#### [What is being asked]
Wherever "Process" occurs in the entries, copy the line that holds it.

====== Material for this task

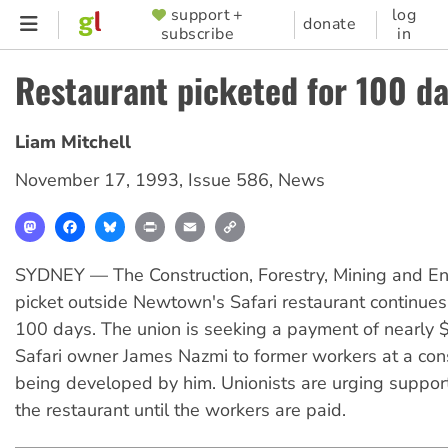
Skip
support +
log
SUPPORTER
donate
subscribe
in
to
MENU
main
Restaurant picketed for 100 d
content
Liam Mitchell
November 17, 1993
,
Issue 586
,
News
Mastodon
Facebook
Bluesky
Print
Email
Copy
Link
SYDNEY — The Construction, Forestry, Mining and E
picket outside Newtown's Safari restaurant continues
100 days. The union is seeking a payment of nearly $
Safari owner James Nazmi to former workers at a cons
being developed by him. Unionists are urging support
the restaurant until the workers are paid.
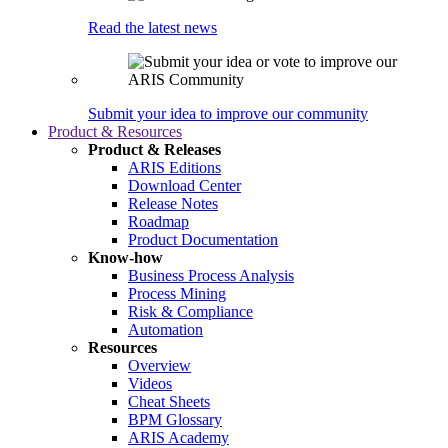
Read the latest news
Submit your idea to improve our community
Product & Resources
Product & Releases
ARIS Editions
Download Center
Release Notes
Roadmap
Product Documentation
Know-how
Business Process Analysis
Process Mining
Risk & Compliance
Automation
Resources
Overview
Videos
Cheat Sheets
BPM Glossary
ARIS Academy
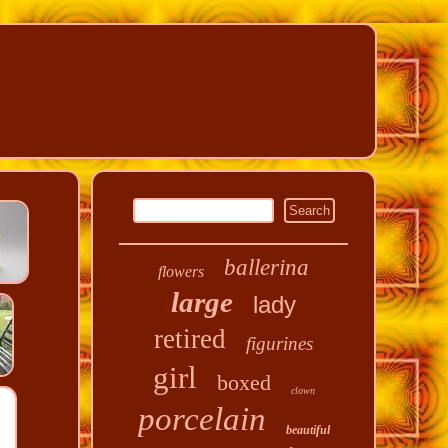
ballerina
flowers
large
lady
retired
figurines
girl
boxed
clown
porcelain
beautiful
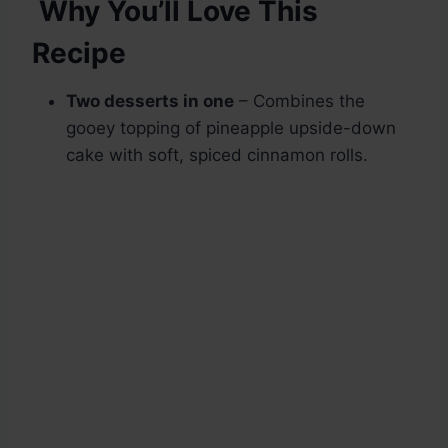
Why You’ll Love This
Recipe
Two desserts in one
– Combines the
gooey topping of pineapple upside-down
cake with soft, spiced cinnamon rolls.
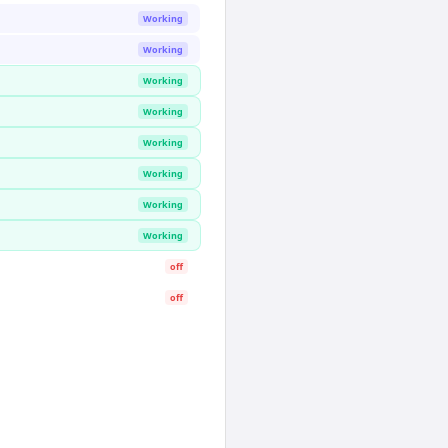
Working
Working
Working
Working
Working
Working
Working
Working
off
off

============

#### [Result for this exercise]
Business Process Analysis
Process Mining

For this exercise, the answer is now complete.